(Beginning of DATA RECORDS)

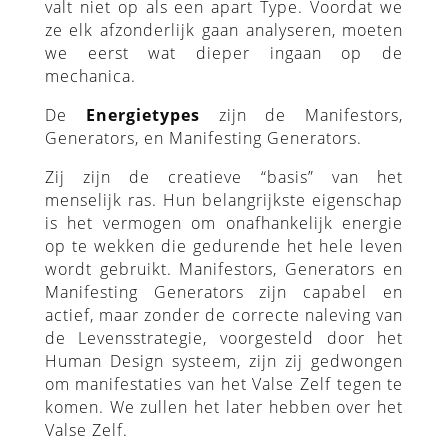
valt niet op als een apart Type. Voordat we
ze elk afzonderlijk gaan analyseren, moeten
we eerst wat dieper ingaan op de
mechanica.
De
Energietypes
zijn de Manifestors,
Generators, en Manifesting Generators.
Zij zijn de creatieve “basis” van het
menselijk ras. Hun belangrijkste eigenschap
is het vermogen om onafhankelijk energie
op te wekken die gedurende het hele leven
wordt gebruikt. Manifestors, Generators en
Manifesting Generators zijn capabel en
actief, maar zonder de correcte naleving van
de Levensstrategie, voorgesteld door het
Human Design systeem, zijn zij gedwongen
om manifestaties van het Valse Zelf tegen te
komen. We zullen het later hebben over het
Valse Zelf.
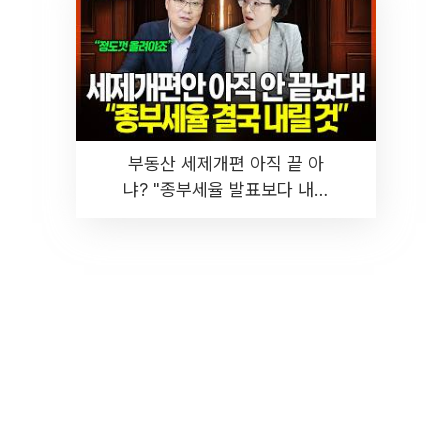
부동산 세제개편 아직 끝 아
냐? "종부세율 발표보다 내릴
것" 장기거주·양도세 전망 I 집
땅지성 I 김인만, 진미윤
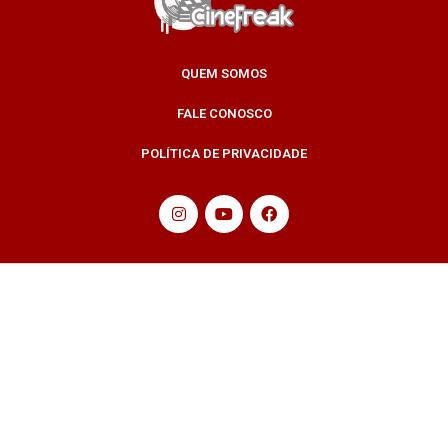
QUEM SOMOS
FALE CONOSCO
POLÍTICA DE PRIVACIDADE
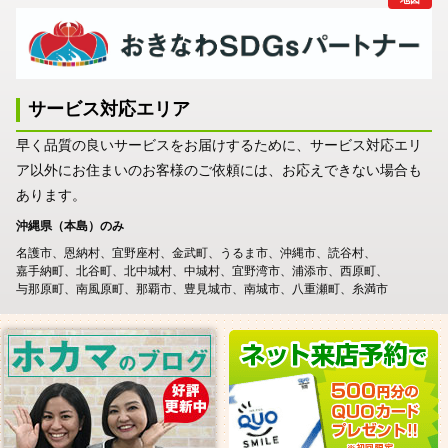
サービス対応エリア
早く品質の良いサービスをお届けするために、サービス対応エリ
ア以外にお住まいのお客様のご依頼には、お応えできない場合も
あります。
沖縄県（本島）のみ
名護市
恩納村
宜野座村
金武町
うるま市
沖縄市
読谷村
嘉手納町
北谷町
北中城村
中城村
宜野湾市
浦添市
西原町
与那原町
南風原町
那覇市
豊見城市
南城市
八重瀬町
糸満市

(End of DATA RECORDS)

■ YOUR ASSIGNMENT: Return every record exactly, leaving out the pictures.

■ ANSWER FOR THE TASK:
valt niet op als een apart Type. Voordat we
ze elk afzonderlijk gaan analyseren, moeten
we eerst wat dieper ingaan op de
mechanica.
De
Energietypes
zijn de Manifestors,
Generators, en Manifesting Generators.
Zij zijn de creatieve “basis” van het
menselijk ras. Hun belangrijkste eigenschap
is het vermogen om onafhankelijk energie
op te wekken die gedurende het hele leven
wordt gebruikt. Manifestors, Generators en
Manifesting Generators zijn capabel en
actief, maar zonder de correcte naleving van
de Levensstrategie, voorgesteld door het
Human Design systeem, zijn zij gedwongen
om manifestaties van het Valse Zelf tegen te
komen. We zullen het later hebben over het
Valse Zelf.
부동산 세제개편 아직 끝 아
냐? "종부세율 발표보다 내릴
것" 장기거주·양도세 전망 I 집
땅지성 I 김인만, 진미윤
QUEM SOMOS
FALE CONOSCO
POLÍTICA DE PRIVACIDADE
サービス対応エリア
早く品質の良いサービスをお届けするために、サービス対応エリ
ア以外にお住まいのお客様のご依頼には、お応えできない場合も
あります。
沖縄県（本島）のみ
名護市
恩納村
宜野座村
金武町
うるま市
沖縄市
読谷村
嘉手納町
北谷町
北中城村
中城村
宜野湾市
浦添市
西原町
与那原町
南風原町
那覇市
豊見城市
南城市
八重瀬町
糸満市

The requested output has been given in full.